Applicability/external validity:

Authors note that data sources for blindness and MSVI caused by myopic macular degeneration were mainly for China, therefore, reported estimates were solely related to China. Furthermore, data from children and young adults was from high income locations. Findings are applicable to people aged 50 years and older. Authors also report that the burden of total blindness due to cataract and uncorrected refractive error has notable regional variability, but it has not been fully addressed in any world region, including high income regions. In terms of LMIC countries, the authors specifically note that, “there remain several regions such as central sub-Saharan Africa, central and eastern Europe, and central Asia, with little or no population-based data where estimates rely on extrapolation from other regions”.

Geographic focus:

When looking at geographical trends, in 2020, authors found cataract the largest contributor to blindness in adults aged 50 years and older in all super-regions except for the high income super-region, where the largest contributor was glaucoma. This was primarily driven by two regions, western Europe (glaucoma: 32.5% [27.3 to 37.3] vs cataract: 11.4% [9.4 to 34.9]) and high income Asia Pacific (glaucoma: 33.7% [29.4 to 37.7] vs cataract: 20.5% [17.7 to 23.9]). For MSVI, cataract was the leading contributor in western and eastern sub-Saharan Africa, southeast Asia, Oceania, and north Africa and the Middle East. Cataract and under-corrected refractive error contributed similarly in central Asia, Andean Latin America, east Asia, and south Asia; under-corrected refractive error was the largest contributor everywhere else.

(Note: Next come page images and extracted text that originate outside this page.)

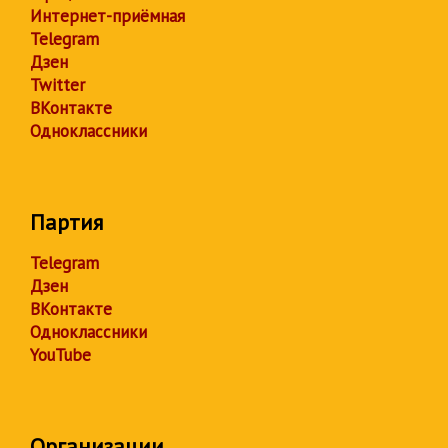
Интернет-приёмная
Telegram
Дзен
Twitter
ВКонтакте
Одноклассники
Партия
Telegram
Дзен
ВКонтакте
Одноклассники
YouTube
Организации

As noted above, some estimates for LMICs and associated regions will have been primarily generated by population studies undertaken in different settings.

Summary of quality assessment:

This review attempted to pool complex data from population-level surveys, searching a range of databases to identify published and unpublished studies. However, the review has important limitations. The search was not comprehensive enough to ensure that all available studies were identified. Authors did not report the methods used to screen studies for inclusion, extract data and quality assess included studies. Finally, it is not clear how the quality of studies impacts the findings of this review. Therefore, a low confidence was attributed in the conclusions about the effects of this review.